One of the most frequent errors we got when working with Magento were transactions locking and deadlocking in the database. This usually happened when saving products, and also when customers where making purchases (which prevented them from actually making the purchase, not really something you want!). This locking problems ocurred a lot when we were doing reindexing of the database. ‘SQLSTATE[HY000]: General error: 1205 Lock wait timeout exceeded; try restarting transaction’ was an error message we got used to read almost every day.
After some research, we found that the problem in reindexing came primarily from a foreign key in the index_process_event table, which referenced the index_process table. When you did a reindex of any of the indexes, the related row for that index would get locked right away, and stood locked until the transaction was complete (which could, in some cases, take up to 30 minutes, in the case of the url_rewrite index).
Then, when someone was making a purchase, the index_process_event table would get updated, detailing that the product that was being bought, had to be reindex. As that table had a Foreign key to the index_process table, it had to get a read lock (to prevent any changes on the referenced table during the transaction, rendering the result of the transaction inconsistent), which was unable to get until the reindexing was complete.
So, what did we do?
Well, first of all, we got rid of that Foreign Key. Yes, I know, consistency is very important, and an automated check by the database is safe and great. But in this case, it was preventing the business from working, so it was better to remove it. We did some intensive thinking on the matter, and decided that the likelihood of doing an insert that broke the integrity was close to none, and even in the case that it happened, as all reads from that table where done by that very key, the broken record would never be retrieved. This resulted on no more locking because of that index_process table.
Another thing we did, was to change Magento to use Background Reindexing. Out of the box, Magento has 2 reindexing methods: On save, and Manual. On the On save method, every time you update a product or a category, it just goes and updates the related indexes. This provides immediacy, but as it is doing all the changes inside the transaction, and before actually returning a response to the customer, it is very slow to be used. The other method, Manual, just runs a full reindexing of those tables whenever you do it (whether when you clicked on the button on the backend, or by running a command in the console, probably using cron). This is better for when you are not indexing, but when you launch a reindex it pretty much blocks every other activity in the website.

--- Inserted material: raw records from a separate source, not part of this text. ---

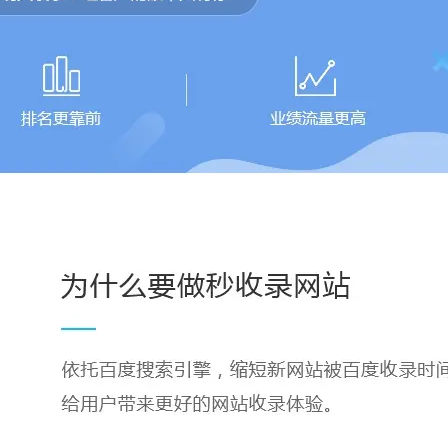
站
、
企
业
宣
传
官
网
数
量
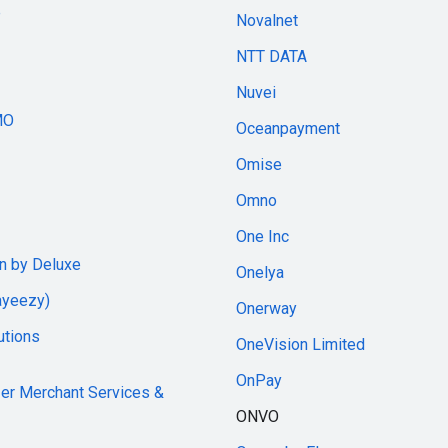
e
Novalnet
NTT DATA
Nuvei
MO
Oceanpayment
Omise
Omno
One Inc
an by Deluxe
Onelya
ayeezy)
Onerway
utions
OneVision Limited
OnPay
zer Merchant Services &
ONVO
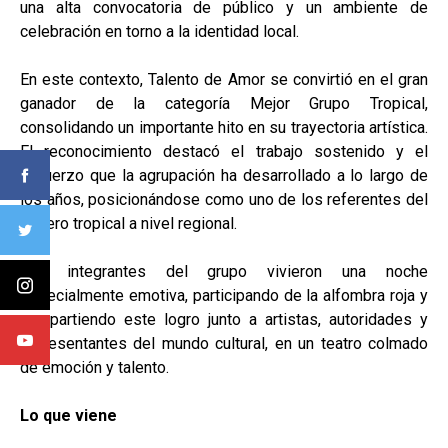
una alta convocatoria de público y un ambiente de
celebración en torno a la identidad local.
En este contexto, Talento de Amor se convirtió en el gran
ganador de la categoría Mejor Grupo Tropical,
consolidando un importante hito en su trayectoria artística.
El reconocimiento destacó el trabajo sostenido y el
esfuerzo que la agrupación ha desarrollado a lo largo de
los años, posicionándose como uno de los referentes del
género tropical a nivel regional.
Los integrantes del grupo vivieron una noche
especialmente emotiva, participando de la alfombra roja y
compartiendo este logro junto a artistas, autoridades y
representantes del mundo cultural, en un teatro colmado
de emoción y talento.
Lo que viene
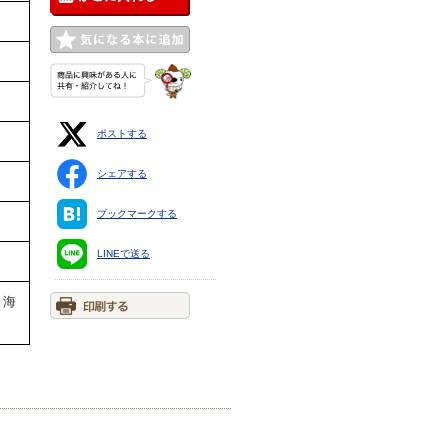
ポストする
シェアする
ブックマークする
LINEで送る
・海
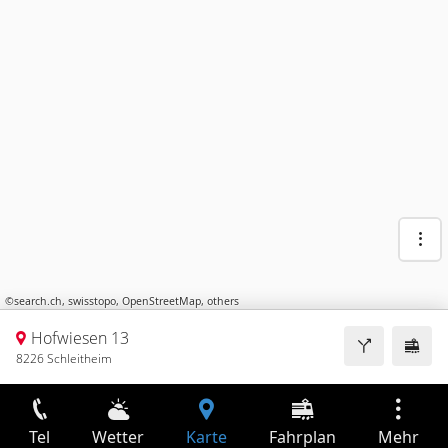
©
search.ch
,
swisstopo
,
OpenStreetMap
,
others
Hofwiesen 13
8226 Schleitheim
Tel
Wetter
Karte
Fahrplan
Mehr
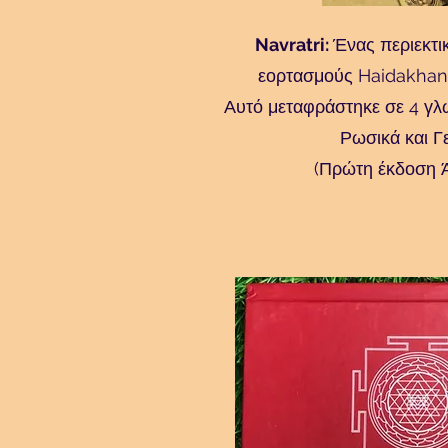
Navratri:
Ένας περιεκτι
εορτασμούς Haidakhand
Αυτό μεταφράστηκε σε 4 γλώ
Ρωσικά και Γ
(Πρώτη έκδοση Ά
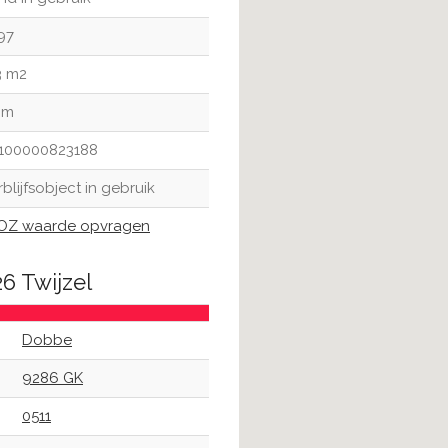
97
3 m2
 m
100000823188
rblijfsobject in gebruik
Z waarde opvragen
6 Twijzel
Dobbe
9286 GK
0511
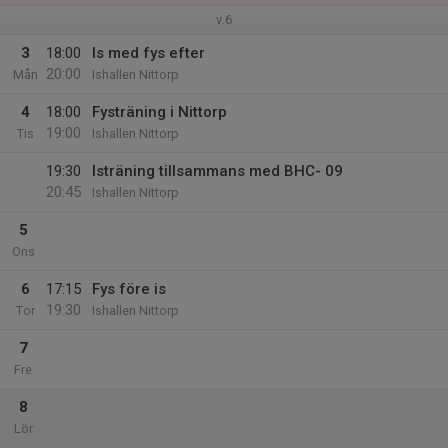
v.6
3
18:00
Is med fys efter
20:00
Mån
Ishallen Nittorp
4
18:00
Fysträning i Nittorp
19:00
Tis
Ishallen Nittorp
19:30
Isträning tillsammans med BHC- 09
20:45
Ishallen Nittorp
5
Ons
6
17:15
Fys före is
19:30
Tor
Ishallen Nittorp
7
Fre
8
Lör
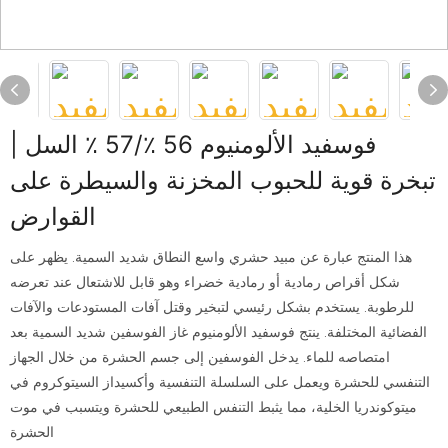
فوسفيد الألومنيوم 56 ٪/57 ٪ السل |
تبخرة قوية للحبوب المخزنة والسيطرة على
القوارض
هذا المنتج عبارة عن مبيد حشري واسع النطاق شديد السمية. يظهر على
شكل أقراص رمادية أو رمادية خضراء وهو قابل للاشتعال عند تعرضه
للرطوبة. يستخدم بشكل رئيسي لتبخير وقتل آفات المستودعات والآفات
الفضائية المختلفة. ينتج فوسفيد الألومنيوم غاز الفوسفين شديد السمية بعد
امتصاصه للماء. يدخل الفوسفين إلى جسم الحشرة من خلال الجهاز
التنفسي للحشرة ويعمل على السلسلة التنفسية وأكسيداز السيتوكروم في
ميتوكوندريا الخلية، مما يثبط التنفس الطبيعي للحشرة ويتسبب في موت
الحشرة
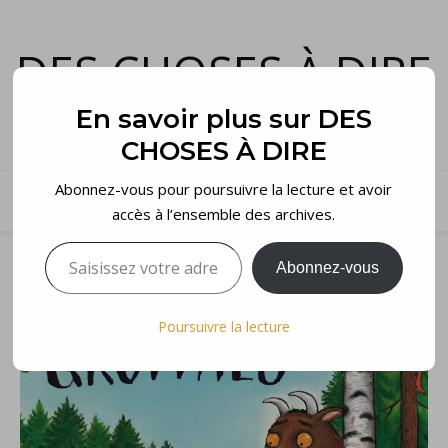
DES CHOSES À DIRE
et voilà…
En savoir plus sur DES
CHOSES À DIRE
Abonnez-vous pour poursuivre la lecture et avoir
accès à l’ensemble des archives.
Saisissez votre adresse e-mail…
Abonnez-vous
Poursuivre la lecture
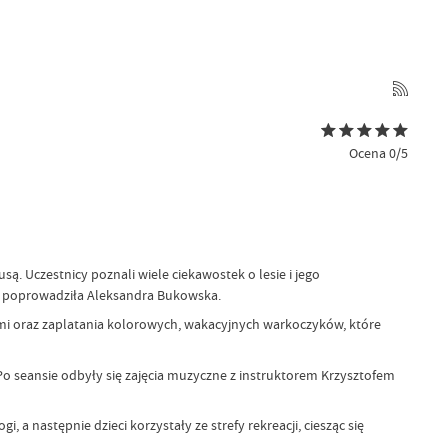
Ocena 0/5
 Uczestnicy poznali wiele ciekawostek o lesie i jego
re poprowadziła Aleksandra Bukowska.
i oraz zaplatania kolorowych, wakacyjnych warkoczyków, które
Po seansie odbyły się zajęcia muzyczne z instruktorem Krzysztofem
 następnie dzieci korzystały ze strefy rekreacji, ciesząc się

So we implemented Background Reindexing. It works pretty much like On Save reindexing, but instead of doing it inside of the originating transaction, we just stored the task to be done, and then a cron job goes through each of the tasks and reindexes one at a time. It also reindexes each element in it’s own transaction, so the locks do not last for long (usually less than one second). This allows us to parallelize reindexing as well, so the website is usually updated as soon as the changes are made.
This is the code I created to make Background reindexing a reality. Keep in mind that this might cause some problems as the indexing could be done not in order. bg_indexing.tar
I also added a locking mechanism to the cache (I am using Redis now, and were using Memcached, both of them support a way for doing locks) so I could have more than one indexer running simultaneously.
The Indexer::indexEventsCron is called from a cron from inside Magento.
Actually, we started using beanstalkd, which is a task queue, and indexing is being done from there, but the basic principle is the same.